I've written before about how St. Edmund Campion's trial and passion influenced both St. Henry Walpole and St. Philip Howard--and how Walpole imitated Campion so completely that he endured torture, engaged in theological disputations, and suffered martyrdom just like his model. Today's martyr, Blessed William Freeman, witnessed the execution of Blessed Edward Stransham, and it changed his life:
He was born in East Riding, Yorkshire, he studied at Oxford and was converted to Catholicism in 1586 by the martyrdom of Blessed Edward Stransahm at Tyburn. (His parents were recusant Catholics but he had conformed to the established church.) He went to Reims, France, where he was ordained in 1587. He went back to England the following year, and labored for the English mission in Worcestershire and Warwickshire until arrested in early 1595. Seven months later he was hanged, drawn, and quartered at Warwick on August 13. William was beatified in 1929.

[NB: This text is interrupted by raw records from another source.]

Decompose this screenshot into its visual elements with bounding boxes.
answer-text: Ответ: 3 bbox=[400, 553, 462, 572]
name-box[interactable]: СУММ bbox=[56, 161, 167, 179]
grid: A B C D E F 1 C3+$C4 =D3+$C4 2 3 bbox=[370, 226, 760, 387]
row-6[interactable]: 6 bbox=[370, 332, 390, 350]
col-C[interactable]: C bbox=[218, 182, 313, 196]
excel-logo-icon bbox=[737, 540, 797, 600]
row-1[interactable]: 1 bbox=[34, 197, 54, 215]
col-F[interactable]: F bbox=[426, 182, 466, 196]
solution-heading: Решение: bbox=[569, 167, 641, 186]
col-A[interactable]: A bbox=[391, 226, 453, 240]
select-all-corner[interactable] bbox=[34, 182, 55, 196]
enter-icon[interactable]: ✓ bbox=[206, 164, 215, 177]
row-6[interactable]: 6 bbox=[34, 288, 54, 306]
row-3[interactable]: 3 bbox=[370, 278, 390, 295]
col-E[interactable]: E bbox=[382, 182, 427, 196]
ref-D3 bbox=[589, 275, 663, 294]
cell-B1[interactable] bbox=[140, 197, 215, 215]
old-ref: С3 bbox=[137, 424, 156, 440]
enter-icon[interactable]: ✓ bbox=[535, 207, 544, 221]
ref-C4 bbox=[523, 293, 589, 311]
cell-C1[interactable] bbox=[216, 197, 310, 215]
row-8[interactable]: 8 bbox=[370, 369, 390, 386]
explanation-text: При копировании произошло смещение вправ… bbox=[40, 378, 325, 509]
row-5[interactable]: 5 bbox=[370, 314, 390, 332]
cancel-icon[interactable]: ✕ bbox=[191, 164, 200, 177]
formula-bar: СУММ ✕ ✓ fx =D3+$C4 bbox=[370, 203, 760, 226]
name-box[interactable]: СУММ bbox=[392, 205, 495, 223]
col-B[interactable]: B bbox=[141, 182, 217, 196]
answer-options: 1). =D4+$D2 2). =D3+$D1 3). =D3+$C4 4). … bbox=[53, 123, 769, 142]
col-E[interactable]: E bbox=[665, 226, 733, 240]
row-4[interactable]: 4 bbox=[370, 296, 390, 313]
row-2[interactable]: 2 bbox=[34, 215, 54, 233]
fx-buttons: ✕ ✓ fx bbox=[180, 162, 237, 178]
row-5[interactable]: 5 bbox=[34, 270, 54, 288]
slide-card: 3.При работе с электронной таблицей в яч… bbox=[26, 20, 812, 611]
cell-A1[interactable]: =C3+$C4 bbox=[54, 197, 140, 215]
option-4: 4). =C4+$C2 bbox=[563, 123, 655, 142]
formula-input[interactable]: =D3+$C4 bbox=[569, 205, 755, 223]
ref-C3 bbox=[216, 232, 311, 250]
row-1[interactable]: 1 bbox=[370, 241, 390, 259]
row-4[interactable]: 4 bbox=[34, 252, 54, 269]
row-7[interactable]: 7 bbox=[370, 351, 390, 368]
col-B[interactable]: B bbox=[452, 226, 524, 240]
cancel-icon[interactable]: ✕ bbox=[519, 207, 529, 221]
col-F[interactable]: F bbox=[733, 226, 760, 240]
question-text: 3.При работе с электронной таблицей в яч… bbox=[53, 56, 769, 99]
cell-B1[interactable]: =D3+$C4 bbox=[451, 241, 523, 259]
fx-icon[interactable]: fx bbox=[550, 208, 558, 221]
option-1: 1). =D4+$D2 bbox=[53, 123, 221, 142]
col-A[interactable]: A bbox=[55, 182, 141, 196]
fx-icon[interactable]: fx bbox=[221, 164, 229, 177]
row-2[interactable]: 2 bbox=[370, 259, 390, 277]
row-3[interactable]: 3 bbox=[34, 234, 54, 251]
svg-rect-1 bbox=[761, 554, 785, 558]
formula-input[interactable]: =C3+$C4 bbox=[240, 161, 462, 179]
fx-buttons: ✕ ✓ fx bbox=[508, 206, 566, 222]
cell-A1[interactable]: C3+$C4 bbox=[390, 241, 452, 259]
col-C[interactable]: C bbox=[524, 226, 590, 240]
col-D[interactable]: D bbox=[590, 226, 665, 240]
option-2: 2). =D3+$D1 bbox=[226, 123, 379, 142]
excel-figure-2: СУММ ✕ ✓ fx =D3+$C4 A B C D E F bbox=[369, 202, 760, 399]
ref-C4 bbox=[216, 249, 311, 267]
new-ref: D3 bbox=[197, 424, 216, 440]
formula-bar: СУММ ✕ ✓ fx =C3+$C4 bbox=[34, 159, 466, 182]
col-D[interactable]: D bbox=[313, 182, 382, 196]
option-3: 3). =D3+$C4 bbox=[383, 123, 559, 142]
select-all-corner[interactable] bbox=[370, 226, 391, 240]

Blessed Edward Stransham was born at Oxford about 1554; suffered at Tyburn, 21 January, 1586. He was educated at St. John's College, Oxford, becoming B.A. in 1575-6; arrived at Douai in 1577, and went with the college to Reims in 1578, whence he came back to England owing to illness. In 1579, however, he returned to Reims, and was ordained priest at Soissons in Dec., 1580. He left for England, 30 June, 1581, with his fellow-martyr, Nicholas Woodfen, of London Diocese, ordained priest at Reims, 25 March, 1581. In 1583 Stransham came back to Reims with twelve Oxford converts. After five months there he went to Paris, where he remained about eighteen months at death's door from consumption. He was arrested in Bishopgate Street Without, London, 17 July, 1585, while saying Mass, and was condemned at the next assizes for being a priest.